• _WHAT YOU WILL DO_
The full listing, excluding its pictures, should be printed exactly as it stands.

• _SOURCE INFORMATION_
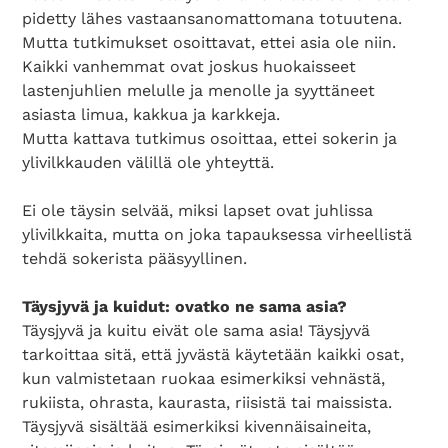
pidetty lähes vastaansanomattomana totuutena.
Mutta tutkimukset osoittavat, ettei asia ole niin.
Kaikki vanhemmat ovat joskus huokaisseet
lastenjuhlien melulle ja menolle ja syyttäneet
asiasta limua, kakkua ja karkkeja.
Mutta kattava tutkimus osoittaa, ettei sokerin ja
ylivilkkauden välillä ole yhteyttä.
Ei ole täysin selvää, miksi lapset ovat juhlissa
ylivilkkaita, mutta on joka tapauksessa virheellistä
tehdä sokerista pääsyyllinen.
Täysjyvä ja kuidut: ovatko ne sama asia?
Täysjyvä ja kuitu eivät ole sama asia! Täysjyvä
tarkoittaa sitä, että jyvästä käytetään kaikki osat,
kun valmistetaan ruokaa esimerkiksi vehnästä,
rukiista, ohrasta, kaurasta, riisistä tai maissista.
Täysjyvä sisältää esimerkiksi kivennäisaineita,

• _WRITTEN REPLY_
pidetty lähes vastaansanomattomana totuutena.
Mutta tutkimukset osoittavat, ettei asia ole niin.
Kaikki vanhemmat ovat joskus huokaisseet
lastenjuhlien melulle ja menolle ja syyttäneet
asiasta limua, kakkua ja karkkeja.
Mutta kattava tutkimus osoittaa, ettei sokerin ja
ylivilkkauden välillä ole yhteyttä.
Ei ole täysin selvää, miksi lapset ovat juhlissa
ylivilkkaita, mutta on joka tapauksessa virheellistä
tehdä sokerista pääsyyllinen.
Täysjyvä ja kuidut: ovatko ne sama asia?
Täysjyvä ja kuitu eivät ole sama asia! Täysjyvä
tarkoittaa sitä, että jyvästä käytetään kaikki osat,
kun valmistetaan ruokaa esimerkiksi vehnästä,
rukiista, ohrasta, kaurasta, riisistä tai maissista.
Täysjyvä sisältää esimerkiksi kivennäisaineita,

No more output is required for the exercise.